Law of Damages and its Applicability

Contents of this Page


In law, the term “damages” refers to the compensation in monetary terms for a loss or an injury caused by the wrongful act of another. In other words, “damages” means the sum of money that the law imposes for a breach of some duty or violation of some right. The main purpose behind the imposition of damages is to restore the injured party to the same position in which that party was before being injured. This is the reason why damages are considered as remedial and not preventive or punitive. In the case-law of Sohm v. Dixie Eye, Justice Greenwood stated, “damages generally refers to money claimed by, or ordered to be paid to, a person as compensation for loss or injury. The term injury is sometimes used in the sense of damage, as including the harm or loss for which compensation is sought, and has been defined as damage resulting from an unlawful act; but in strict legal significance, there is, properly speaking, a material distinction between the two terms, in that injury means something done against the right of the party, producing damage, whereas damage is the harm, detriment, or loss sustained by reason of the injury.” Under the Indian Contract Act, 1872, the term “damages” is not expressly defined, however, it can be understood as the monetary compensation for the loss caused to a party by breach of contract. “Breach of contract” is when a party to the contract violates any of the terms and conditions previously agreed upon. 



  • SECTION 73 of the Indian Contract Act, 1872 declares that compensation is not to be given for any remote or indirect loss or damage sustained by reason of the breach. It clearly lays down that compensation is recoverable for any loss or damage:
  1. Arising naturally in the usual course of things from the breach; or
  2. Which the parties knew at the time of the contract as likely to result from the breach.


Duty to Mitigate- The Explanation attached to Section 73 provides for the Duty to Mitigate damages. It says that in estimating the loss or damage arising from a breach of contract, the means which existed of remedying the inconvenience caused by non-performance of the contract must be taken into account. Thus, the injured party is responsible to take reasonable steps to see that his loss is kept to the minimum.


Under the Indian Contract Act, 1872, the party who is injured by a breach of a contract may bring an action for damages. When a suit for damages is filed, two points must be kept in mind, namely, the remoteness of damage and the measure of damages. 


Remoteness of Damage

The defendant must not be made liable for everything that follows after he breaches a contract. A limit must be fixed beyond which the consequences should be considered too remote. In the case-law of Hadley v. Baxendale Alderson B laid down the following rule: Where two parties have made a contract which one of them has broken, the damages which other party ought to receive in respect of such breach of contract should be such as may fairly and reasonably be considered either arising naturally i.e., according to the usual course of things, from such breach of contract itself, or such as may reasonably be supposed to have been in the contemplation of both parties, at the time they made the contract, as the probable result of the breach of it. 


Measures of Damages

Once the extent of recoverable loss is determined, it has to be evaluated in terms of money.
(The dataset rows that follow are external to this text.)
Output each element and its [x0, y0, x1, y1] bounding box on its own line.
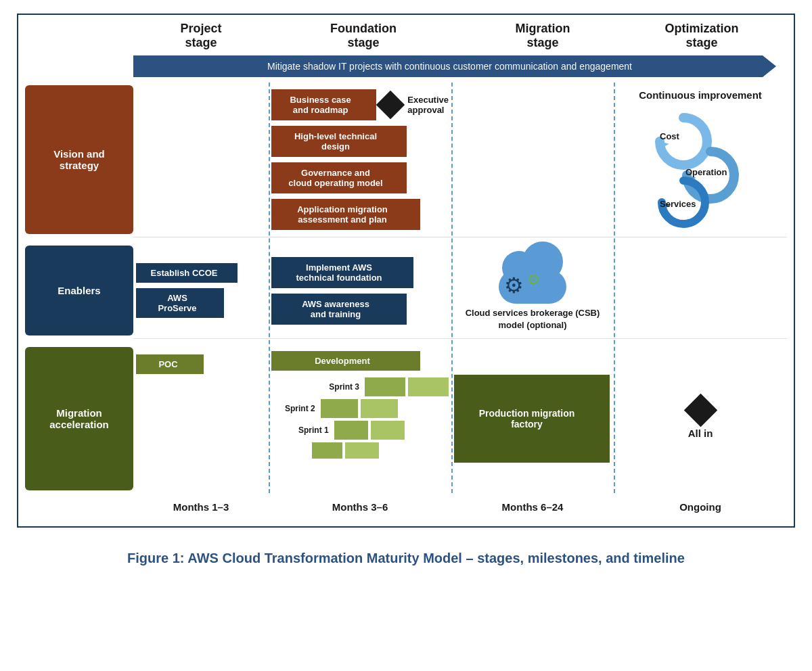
- sprint1-arrow2: [371, 421, 405, 440]
- gear-small-icon: ⚙: [527, 271, 541, 289]
- vision-project-col: [133, 83, 269, 237]
- month-labels: Months 1–3 Months 3–6 Months 6–24 Ongoin…: [133, 501, 787, 513]
- stage-foundation: Foundation stage: [269, 22, 458, 50]
- migration-acc-foundation-col: Development Sprint 3 Sprint 2 Sprint 1: [269, 344, 451, 493]
- all-in-label: All in: [688, 427, 713, 439]
- enablers-migration-col: ⚙ ⚙ Cloud services brokerage (CSB) model…: [451, 243, 614, 338]
- stage-project: Project stage: [133, 22, 269, 50]
- row-migration-acc: Migration acceleration POC Development S…: [133, 344, 787, 493]
- month-label-1: Months 1–3: [133, 501, 269, 513]
- enablers-optimization-col: [614, 243, 787, 338]
- vision-optimization-col: Continuous improvement Cost Operation: [614, 83, 787, 237]
- row-enablers: Enablers Establish CCOE AWSProServe Impl…: [133, 243, 787, 339]
- sprint3-arrow2: [408, 377, 449, 396]
- divider-3: [614, 83, 615, 493]
- implement-aws-arrow: Implement AWStechnical foundation: [271, 257, 413, 288]
- enablers-foundation-col: Implement AWStechnical foundation AWS aw…: [269, 243, 451, 338]
- row-vision: Vision and strategy Business caseand roa…: [133, 83, 787, 237]
- diagram-container: Project stage Foundation stage Migration…: [17, 14, 795, 528]
- enablers-project-col: Establish CCOE AWSProServe: [133, 243, 269, 338]
- top-banner: Mitigate shadow IT projects with continu…: [133, 55, 776, 77]
- aws-awareness-arrow: AWS awarenessand training: [271, 294, 407, 325]
- sprint3-arrow1: [365, 377, 405, 396]
- cloud-csb-group: ⚙ ⚙ Cloud services brokerage (CSB) model…: [454, 250, 611, 331]
- all-in-diamond: [683, 394, 717, 427]
- sprint1-label: Sprint 1: [298, 425, 329, 435]
- development-arrow: Development: [271, 351, 420, 371]
- cloud-icon: ⚙ ⚙: [492, 250, 573, 304]
- executive-diamond: [376, 91, 405, 119]
- migration-acc-project-col: POC: [133, 344, 269, 493]
- vision-migration-col: [451, 83, 614, 237]
- figure-caption: Figure 1: AWS Cloud Transformation Matur…: [127, 548, 685, 568]
- sprint3-row: Sprint 3: [271, 377, 449, 396]
- extra-arrow1: [312, 442, 342, 459]
- migration-acc-optimization-col: All in: [614, 344, 787, 493]
- enablers-label: Enablers: [25, 246, 133, 336]
- circles-group: Cost Operation Services: [646, 111, 754, 219]
- poc-arrow: POC: [136, 354, 204, 374]
- extra-arrows-row: [312, 442, 449, 459]
- migration-acc-label: Migration acceleration: [25, 347, 133, 490]
- sprint1-row: Sprint 1: [298, 421, 449, 440]
- production-migration-arrow: Production migration factory: [454, 375, 610, 463]
- continuous-improvement-label: Continuous improvement: [639, 89, 762, 101]
- app-migration-arrow: Application migrationassessment and plan: [271, 199, 420, 230]
- stage-headers: Project stage Foundation stage Migration…: [133, 22, 787, 50]
- business-case-arrow: Business caseand roadmap: [271, 89, 376, 120]
- banner-wrapper: Mitigate shadow IT projects with continu…: [133, 55, 787, 77]
- establish-ccoe-arrow: Establish CCOE: [136, 263, 238, 283]
- high-level-tech-arrow: High-level technicaldesign: [271, 126, 407, 157]
- sprint2-label: Sprint 2: [285, 404, 315, 413]
- divider-1: [269, 83, 270, 493]
- vision-label: Vision and strategy: [25, 85, 133, 234]
- sprint3-label: Sprint 3: [329, 382, 359, 392]
- month-label-2: Months 3–6: [269, 501, 451, 513]
- cost-label: Cost: [660, 131, 679, 141]
- extra-arrow2: [345, 442, 379, 459]
- sprint1-arrow1: [334, 421, 368, 440]
- month-label-4: Ongoing: [614, 501, 787, 513]
- rows-area: Vision and strategy Business caseand roa…: [133, 83, 787, 493]
- gear-big-icon: ⚙: [504, 273, 524, 298]
- divider-2: [451, 83, 453, 493]
- business-case-row: Business caseand roadmap Executiveapprov…: [271, 89, 449, 120]
- services-label: Services: [660, 199, 696, 209]
- sprint2-row: Sprint 2: [285, 399, 449, 418]
- executive-approval-label: Executiveapproval: [407, 95, 449, 115]
- vision-foundation-col: Business caseand roadmap Executiveapprov…: [269, 83, 451, 237]
- governance-arrow: Governance andcloud operating model: [271, 162, 407, 193]
- stage-migration: Migration stage: [458, 22, 627, 50]
- aws-proserve-arrow: AWSProServe: [136, 288, 224, 318]
- month-label-3: Months 6–24: [451, 501, 614, 513]
- migration-acc-migration-col: Production migration factory: [451, 344, 614, 493]
- sprint2-arrow1: [321, 399, 358, 418]
- sprint2-arrow2: [361, 399, 398, 418]
- stage-optimization: Optimization stage: [627, 22, 776, 50]
- csb-label: Cloud services brokerage (CSB) model (op…: [454, 307, 611, 331]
While measuring damages, the following principles must be taken into accounts:

The plaintiff must be put in the same position as he would have been had he not been injured by breach of contract.

The inconvenience caused by breach of contract must be considered.
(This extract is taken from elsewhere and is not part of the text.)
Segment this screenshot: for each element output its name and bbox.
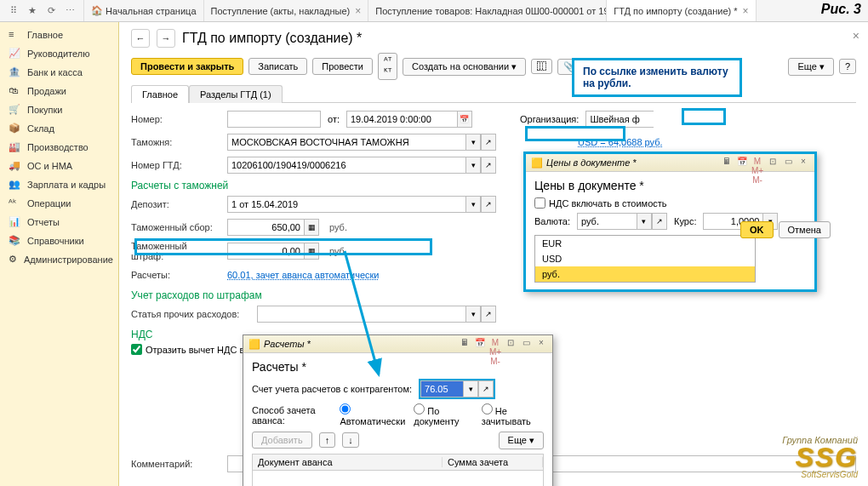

If the plaintiff is misrepresented with regard to the price of a thing and he purchases that thing, the yardstick of compensation should be the difference between the price paid by the plaintiff and its real value.

In cases where the plaintiff suffers no monetary loss, the court may still award him nominal damages, which represent the recognition of his rights.


  • SECTION 74 of the Indian Contract Act, 1872 deals with the provision of liquidated damages and penalties. It provides that when a contract has been breached and a sum is named in the contract as the amount to be paid in case of such breach, or if the contract contains any other stipulation by way of penalty, the complainant is entitled to receive damages not exceeding the amount so named. It does not matter whether or not actual damage or loss is proved to have been caused.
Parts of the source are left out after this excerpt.